**Exercise details**: Check every line below for the word "format" and copy the ones that have it.

[[ Records for this task, beginning ]]

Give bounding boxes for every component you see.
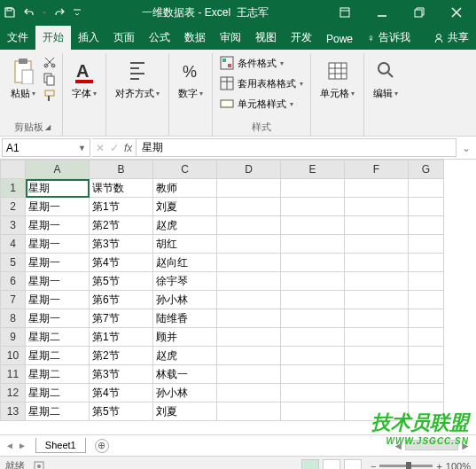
cell-G2[interactable] <box>409 198 444 216</box>
view-page-break-button[interactable] <box>344 459 362 470</box>
horizontal-scrollbar[interactable] <box>405 440 458 450</box>
cell-B3[interactable]: 第2节 <box>90 216 153 235</box>
row-header-10[interactable]: 10 <box>1 347 26 365</box>
col-header-F[interactable]: F <box>345 160 409 179</box>
tab-formulas[interactable]: 公式 <box>142 26 177 50</box>
cell-C5[interactable]: 赵向红 <box>153 254 217 272</box>
cell-D12[interactable] <box>217 384 281 403</box>
cell-F9[interactable] <box>345 328 409 347</box>
view-normal-button[interactable] <box>301 459 319 470</box>
table-format-button[interactable]: 套用表格格式▾ <box>218 75 305 91</box>
cell-D13[interactable] <box>217 403 281 421</box>
cell-F12[interactable] <box>345 384 409 403</box>
cell-B2[interactable]: 第1节 <box>90 198 153 216</box>
minimize-icon[interactable] <box>366 2 398 23</box>
cell-B7[interactable]: 第6节 <box>90 291 153 309</box>
format-painter-icon[interactable] <box>43 89 57 103</box>
cell-C12[interactable]: 孙小林 <box>153 384 217 403</box>
tab-home[interactable]: 开始 <box>35 26 71 50</box>
cell-C9[interactable]: 顾并 <box>153 328 217 347</box>
cut-icon[interactable] <box>43 55 57 69</box>
cell-F2[interactable] <box>345 198 409 216</box>
sheet-tab-sheet1[interactable]: Sheet1 <box>35 438 86 453</box>
cell-E6[interactable] <box>281 272 345 291</box>
cell-A12[interactable]: 星期二 <box>26 384 90 403</box>
cell-C2[interactable]: 刘夏 <box>153 198 217 216</box>
cell-G11[interactable] <box>409 365 444 384</box>
cell-A3[interactable]: 星期一 <box>26 216 90 235</box>
cell-A13[interactable]: 星期二 <box>26 403 90 421</box>
cell-C7[interactable]: 孙小林 <box>153 291 217 309</box>
cell-A7[interactable]: 星期一 <box>26 291 90 309</box>
cell-C8[interactable]: 陆维香 <box>153 309 217 328</box>
cell-G5[interactable] <box>409 254 444 272</box>
cell-F4[interactable] <box>345 235 409 254</box>
cell-C3[interactable]: 赵虎 <box>153 216 217 235</box>
worksheet-grid[interactable]: ABCDEFG1星期课节数教师2星期一第1节刘夏3星期一第2节赵虎4星期一第3节… <box>0 160 476 434</box>
cell-D4[interactable] <box>217 235 281 254</box>
tab-tellme[interactable]: ♀告诉我 <box>360 26 417 50</box>
cell-D5[interactable] <box>217 254 281 272</box>
cell-E2[interactable] <box>281 198 345 216</box>
cell-C1[interactable]: 教师 <box>153 179 217 198</box>
cell-D10[interactable] <box>217 347 281 365</box>
cell-E9[interactable] <box>281 328 345 347</box>
fx-icon[interactable]: fx <box>124 142 132 154</box>
tab-review[interactable]: 审阅 <box>213 26 248 50</box>
ribbon-options-icon[interactable] <box>329 2 361 23</box>
chevron-down-icon[interactable]: ▼ <box>78 144 86 152</box>
cell-B4[interactable]: 第3节 <box>90 235 153 254</box>
number-button[interactable]: % 数字▾ <box>175 55 207 103</box>
cell-B1[interactable]: 课节数 <box>90 179 153 198</box>
share-button[interactable]: 共享 <box>426 26 476 50</box>
cell-B9[interactable]: 第1节 <box>90 328 153 347</box>
zoom-in-icon[interactable]: + <box>436 461 441 470</box>
cell-E10[interactable] <box>281 347 345 365</box>
tab-insert[interactable]: 插入 <box>71 26 106 50</box>
cell-G6[interactable] <box>409 272 444 291</box>
cell-E3[interactable] <box>281 216 345 235</box>
cell-D3[interactable] <box>217 216 281 235</box>
cell-G13[interactable] <box>409 403 444 421</box>
row-header-2[interactable]: 2 <box>1 198 26 216</box>
col-header-G[interactable]: G <box>409 160 444 179</box>
cell-F1[interactable] <box>345 179 409 198</box>
tab-view[interactable]: 视图 <box>248 26 284 50</box>
sheet-prev-icon[interactable]: ◄ <box>5 441 14 450</box>
cell-F11[interactable] <box>345 365 409 384</box>
add-sheet-button[interactable]: ⊕ <box>95 439 109 453</box>
cell-F7[interactable] <box>345 291 409 309</box>
cell-D2[interactable] <box>217 198 281 216</box>
cell-C11[interactable]: 林载一 <box>153 365 217 384</box>
row-header-6[interactable]: 6 <box>1 272 26 291</box>
row-header-5[interactable]: 5 <box>1 254 26 272</box>
row-header-1[interactable]: 1 <box>1 179 26 198</box>
cell-B6[interactable]: 第5节 <box>90 272 153 291</box>
cell-A6[interactable]: 星期一 <box>26 272 90 291</box>
cells-button[interactable]: 单元格▾ <box>316 55 358 103</box>
undo-dropdown-icon[interactable]: ▾ <box>43 9 46 17</box>
cell-G4[interactable] <box>409 235 444 254</box>
font-button[interactable]: A 字体▾ <box>68 55 100 103</box>
cell-D9[interactable] <box>217 328 281 347</box>
cell-C10[interactable]: 赵虎 <box>153 347 217 365</box>
row-header-4[interactable]: 4 <box>1 235 26 254</box>
row-header-11[interactable]: 11 <box>1 365 26 384</box>
cell-C4[interactable]: 胡红 <box>153 235 217 254</box>
copy-icon[interactable] <box>43 72 57 86</box>
alignment-button[interactable]: 对齐方式▾ <box>112 55 163 103</box>
cell-D6[interactable] <box>217 272 281 291</box>
cell-E7[interactable] <box>281 291 345 309</box>
cell-G9[interactable] <box>409 328 444 347</box>
cell-D11[interactable] <box>217 365 281 384</box>
row-header-9[interactable]: 9 <box>1 328 26 347</box>
zoom-slider[interactable] <box>379 465 433 467</box>
accept-formula-icon[interactable]: ✓ <box>110 142 119 154</box>
cell-E4[interactable] <box>281 235 345 254</box>
cell-B8[interactable]: 第7节 <box>90 309 153 328</box>
col-header-C[interactable]: C <box>153 160 217 179</box>
sheet-next-icon[interactable]: ► <box>18 441 27 450</box>
cell-G3[interactable] <box>409 216 444 235</box>
editing-button[interactable]: 编辑▾ <box>370 55 402 103</box>
cell-B11[interactable]: 第3节 <box>90 365 153 384</box>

[[ Records for this task, end ]]

**Solution to this exercise**:
table-format-button[interactable]: 套用表格格式▾ <box>218 75 305 91</box>
format-painter-icon[interactable] <box>43 89 57 103</box>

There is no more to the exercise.